Billy Royce and Voodoo Kitchin’
Billy Royce and his two-man crew must have their mojo working like a smokescreen; it’s almost impossible to find out anything about where Voodoo Kitchin’ does its home cooking. But cook they did Saturday night, running through a satisfyingly gritty, if rote, set of swamp rockers in the Stevie Ray Vaughan tradition. Unfortunately, because the trio’s bad moon didn’t rise until early Sunday morning, only about 20 people got to hear them in action.
Royce didn’t seem to notice. Maybe that’s because his hat, also in the Stevie Ray style, was pulled down tight over his face, allowing only his blues grimace to show. (He also wore Stevie boots, Stevie black jeans, and a Stevie Texas-gypsy shirt). Royce also didn’t seem concerned that his songs and playing, though technically proficient and occasionally compelling, were more or less copped from the Vaughan estate sale. Essentially, Royce’s set was a spirited reselling of the best licks and tricks from the late guitarist’s canon.

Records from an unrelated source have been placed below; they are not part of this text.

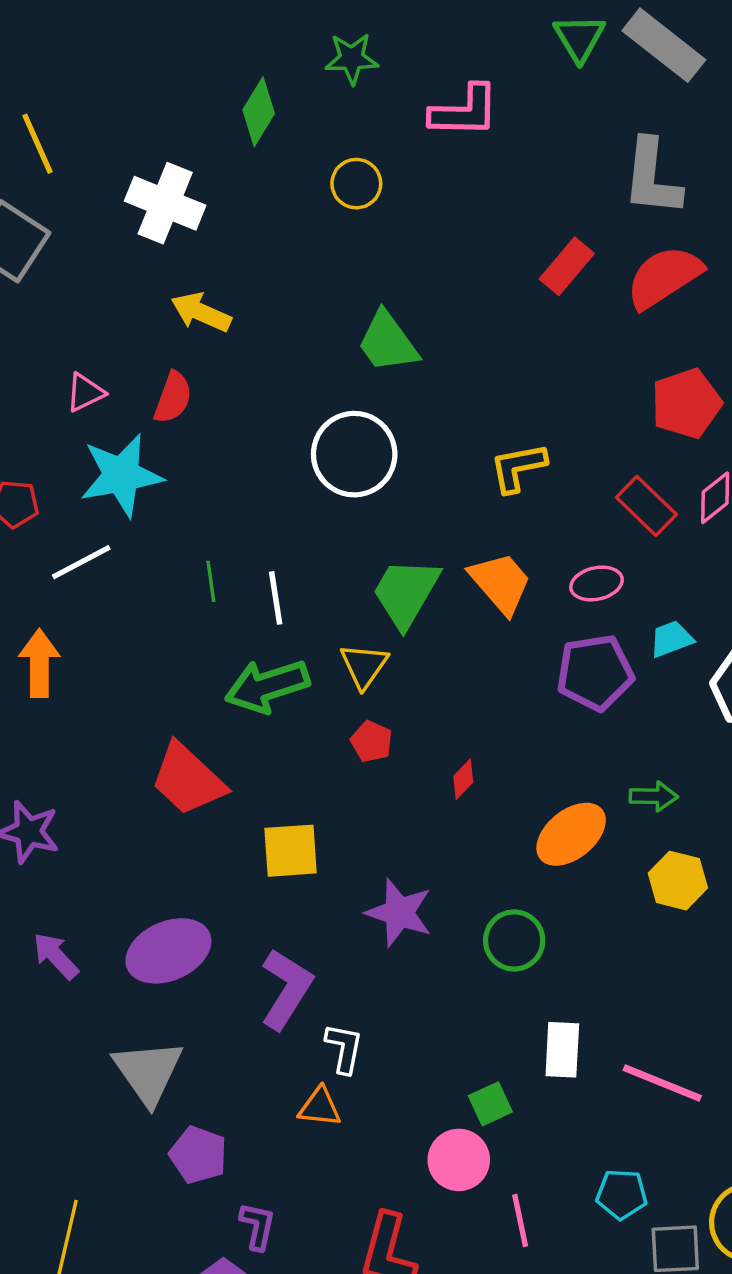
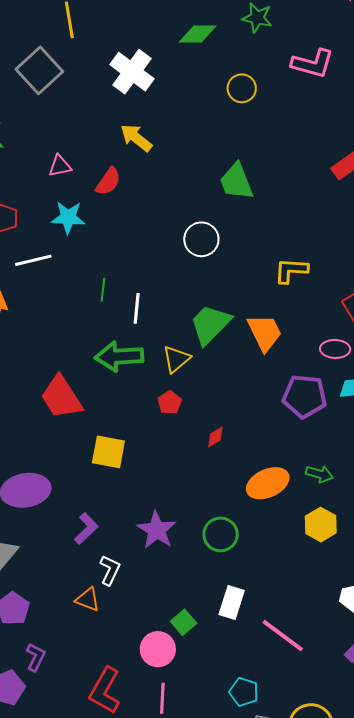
green diamond: (259, 112) -> (198, 34), turned 45
white circle: (354, 454) -> (201, 239), size x0.7
cyan star: (121, 475) -> (68, 218), size x0.7
pink ellipse: (597, 583) -> (335, 349), moved
purple star: (399, 913) -> (157, 530), moved
purple L-shape: (286, 989) -> (86, 529), size x0.7
green square: (490, 1104) -> (184, 622), turned -30
pink line: (520, 1221) -> (162, 698), moved

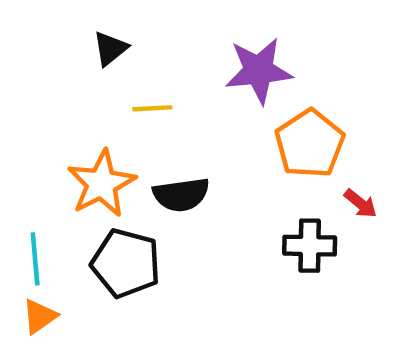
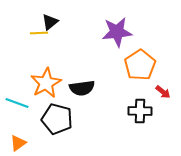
yellow line: (152, 108) -> (39, 33), moved
cyan line: (35, 259) -> (17, 103), moved, turned -65

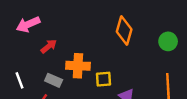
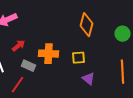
red arrow: (49, 46) -> (18, 46), moved
yellow square: (103, 79) -> (78, 58), moved

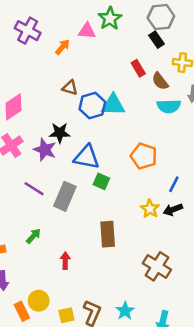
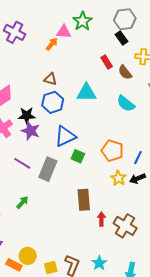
orange arrow: (62, 47) -> (52, 44), moved
blue hexagon: (92, 105) -> (53, 102), moved
cyan semicircle: (169, 106) -> (126, 104), moved, turned 42
black star: (60, 133) -> (27, 115), moved
orange pentagon: (144, 156) -> (112, 151), moved
blue triangle: (87, 157) -> (65, 136), turned -35
red arrow: (65, 261) -> (101, 219), moved
orange rectangle: (22, 311) -> (14, 265), turned -35

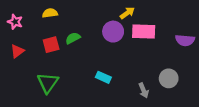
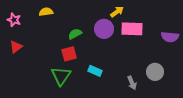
green semicircle: (73, 38) -> (75, 34), moved
red square: (51, 45) -> (69, 54), moved
green triangle: (48, 83) -> (61, 76), moved

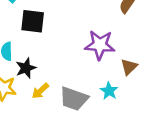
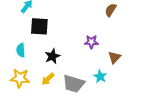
purple star: (100, 45) -> (91, 42), size x0.6
black star: (26, 68) -> (52, 56), moved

Not that his bass player and drummer are up to Double Trouble standards. Operating at a solid single-trouble pace, they got the job done, but allowed the seams to show. Hombres like Royce and Co. are problematic, in that the slickness of the star’s soloing clashes with the matte coat of the rhythm section. Saturday, this still worked in favor of the group, giving the set the unpolished feel of what it was: a late-night jam for the die-hards who’d waited an unnecessarily long time.